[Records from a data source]
++++++++++++++++++++

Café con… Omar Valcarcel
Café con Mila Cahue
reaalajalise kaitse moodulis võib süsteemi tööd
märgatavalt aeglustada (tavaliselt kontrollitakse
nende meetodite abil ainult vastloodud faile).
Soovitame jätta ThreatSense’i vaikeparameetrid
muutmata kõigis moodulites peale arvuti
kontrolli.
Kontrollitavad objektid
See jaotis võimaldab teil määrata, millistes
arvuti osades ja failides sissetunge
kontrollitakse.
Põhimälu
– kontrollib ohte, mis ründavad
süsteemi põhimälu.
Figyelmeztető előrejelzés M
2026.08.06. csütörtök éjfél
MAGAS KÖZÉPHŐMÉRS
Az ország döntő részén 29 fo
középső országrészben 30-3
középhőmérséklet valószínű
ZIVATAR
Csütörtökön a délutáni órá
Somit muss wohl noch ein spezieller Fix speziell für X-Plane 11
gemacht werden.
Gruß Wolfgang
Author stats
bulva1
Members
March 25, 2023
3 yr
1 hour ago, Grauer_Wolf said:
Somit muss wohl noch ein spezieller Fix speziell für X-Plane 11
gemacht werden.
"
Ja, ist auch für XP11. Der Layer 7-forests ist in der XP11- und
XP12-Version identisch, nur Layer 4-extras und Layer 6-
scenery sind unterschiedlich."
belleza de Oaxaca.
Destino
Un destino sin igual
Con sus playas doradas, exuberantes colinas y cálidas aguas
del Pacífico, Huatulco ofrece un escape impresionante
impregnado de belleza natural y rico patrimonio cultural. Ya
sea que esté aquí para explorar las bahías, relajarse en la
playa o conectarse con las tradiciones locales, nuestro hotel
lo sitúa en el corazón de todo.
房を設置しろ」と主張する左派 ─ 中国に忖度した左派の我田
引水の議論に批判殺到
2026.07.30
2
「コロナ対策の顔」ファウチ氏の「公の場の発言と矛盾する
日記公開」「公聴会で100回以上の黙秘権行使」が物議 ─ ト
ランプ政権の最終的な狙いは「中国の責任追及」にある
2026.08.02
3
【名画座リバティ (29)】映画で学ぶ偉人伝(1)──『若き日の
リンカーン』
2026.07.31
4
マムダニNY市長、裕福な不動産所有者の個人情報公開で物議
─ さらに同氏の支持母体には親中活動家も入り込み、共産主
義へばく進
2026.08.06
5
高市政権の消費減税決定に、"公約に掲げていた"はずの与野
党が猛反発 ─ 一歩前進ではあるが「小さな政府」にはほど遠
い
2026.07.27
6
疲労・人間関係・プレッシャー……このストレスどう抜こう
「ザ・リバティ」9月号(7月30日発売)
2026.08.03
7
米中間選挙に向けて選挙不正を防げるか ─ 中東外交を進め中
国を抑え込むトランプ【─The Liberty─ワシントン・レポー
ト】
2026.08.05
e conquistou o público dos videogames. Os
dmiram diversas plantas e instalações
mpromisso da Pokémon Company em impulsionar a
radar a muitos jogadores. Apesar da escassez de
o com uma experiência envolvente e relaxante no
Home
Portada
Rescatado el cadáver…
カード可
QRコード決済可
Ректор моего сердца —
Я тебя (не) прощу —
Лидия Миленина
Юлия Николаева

++++++++++++++++++++

Whenever the string "belleza" shows up in a line of the entries, copy that line.

§ **Solution to this exercise**:
belleza de Oaxaca.
impregnado de belleza natural y rico patrimonio cultural. Ya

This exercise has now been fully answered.